Outside of the pool staff, Hecht said the Elmen Center has not struggled to find workers. Over the summer, they interviewed close to 75 students and hired 40 new employees. Since then, more students have also expressed interest working in the building.

“I have had a number of students come to me who have inquired about a desk position or a weight room position, and I have had to say to that group, ‘If you’re not work-study eligible right now, I cannot add you,’” Hecht said.

Hecht said he recommends students who are considering working at the Elmen to talk to other student employees to get their perspectives and see if it is the “best place to work.”

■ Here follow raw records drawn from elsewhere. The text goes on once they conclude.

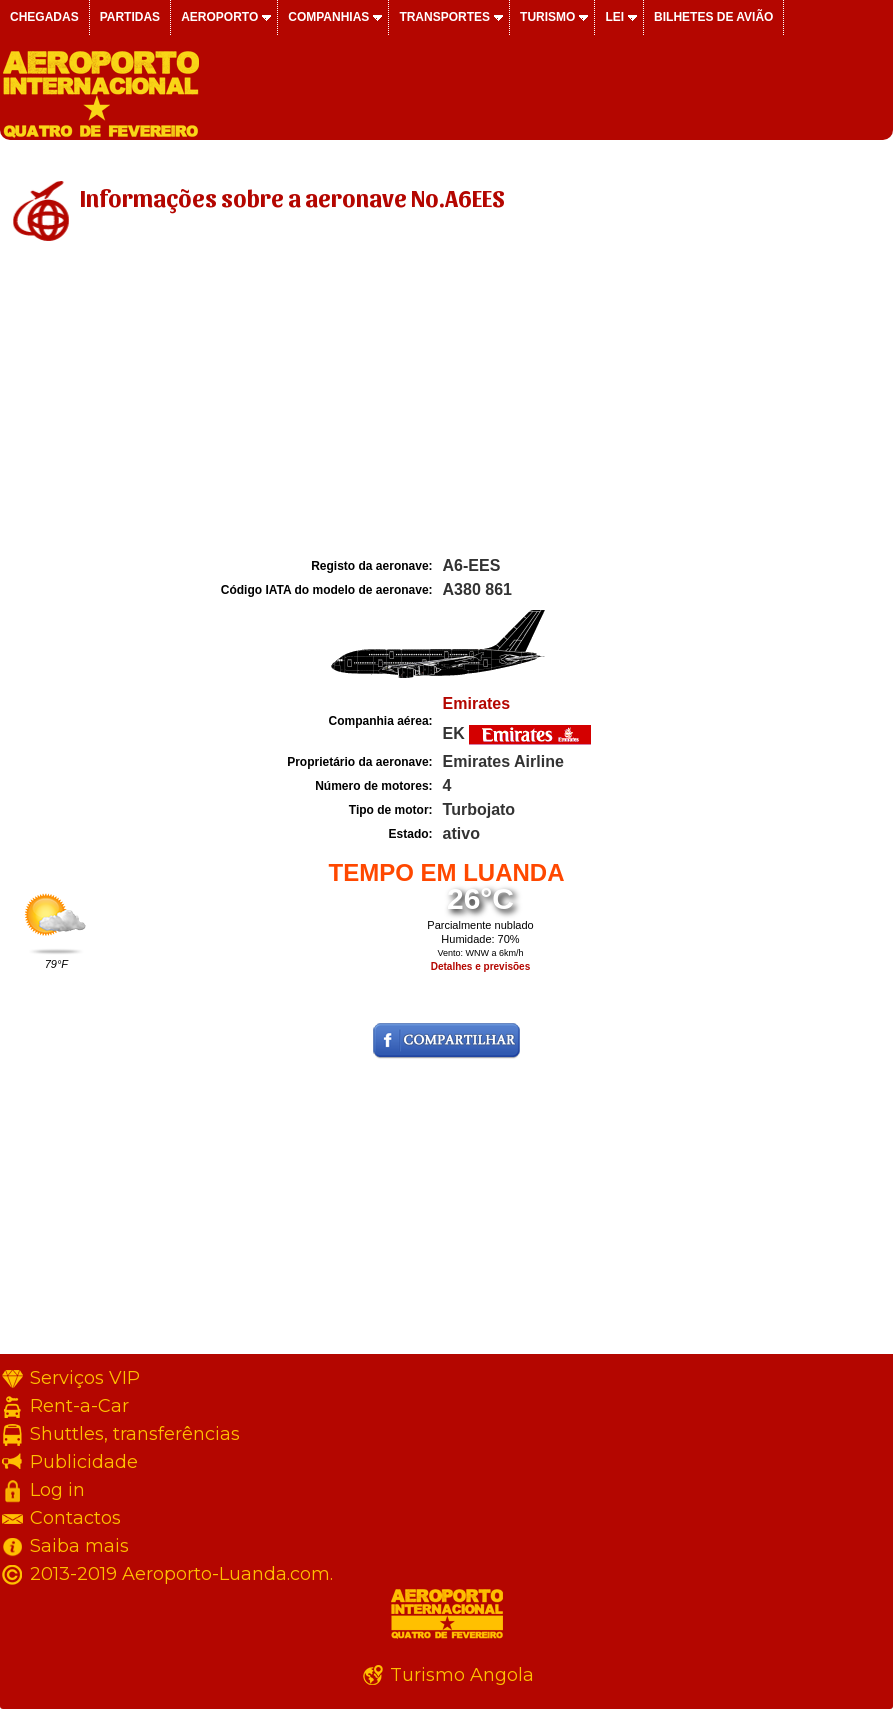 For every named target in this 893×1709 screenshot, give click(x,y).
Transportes (444, 17)
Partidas (130, 17)
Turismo (547, 17)
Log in (57, 1490)
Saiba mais (79, 1546)
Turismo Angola (462, 1675)
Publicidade (84, 1462)
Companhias (328, 17)
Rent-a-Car (79, 1406)
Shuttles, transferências (135, 1434)
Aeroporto (219, 17)
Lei (614, 17)
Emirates (477, 703)
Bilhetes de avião (713, 17)
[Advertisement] (446, 403)
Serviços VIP (85, 1378)
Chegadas (44, 17)
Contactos (75, 1518) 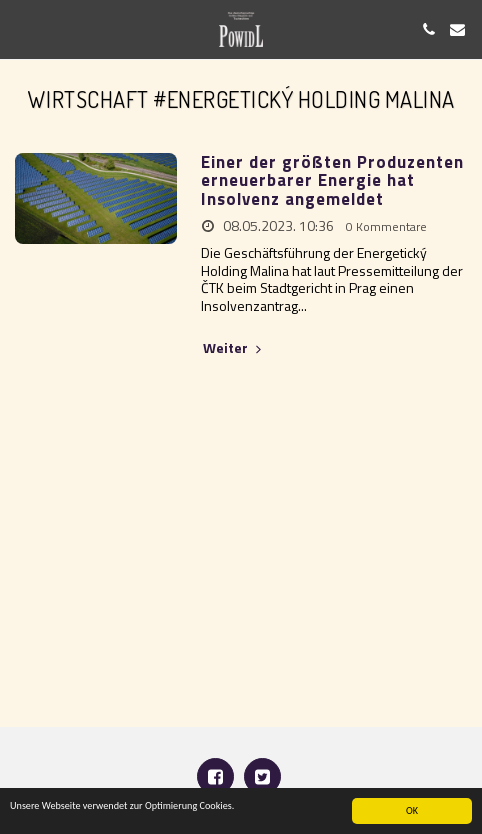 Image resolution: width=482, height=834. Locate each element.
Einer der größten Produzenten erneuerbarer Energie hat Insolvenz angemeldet (332, 180)
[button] (22, 28)
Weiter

Head weight room supervisors Kaylee Frye and Peter Kahnke are both in their second year with Rec Services. Their job mainly focuses on the administrative work behind the weight room, while also sometimes working as weight room supervisors.

“I literally love it so much,” Kahnke said. “It’s so great.”

Kahnke also said he really enjoys working at the Elmen because of the positive and mature environment.

“They’re open to new ideas and open to people being who they want to be, but it is also professional,” Kahnke said.

Frye said her favorite part of working at the Elmen Center is becoming friends with coworkers and planning the Late Night events, but she said she doesn’t enjoy when her job gets busy and she is stuck working more shifts than usual.

“Although I do enjoy my job, it’s like, ‘Okay, I do need to take a break and make sure I have time for my studies,’” Frye said.

Haak said he hopes to employ more students to the pool staff so students can continue to enjoy working at the Elmen with reasonable hours and have a nice balance between work and school.

He also said he thinks the Learn to Swim program is a great job for those who want to make an impact on the youth of Sioux Falls.

“You’re teaching a skill that somebody’s going to have for the rest of their life,” Haak said.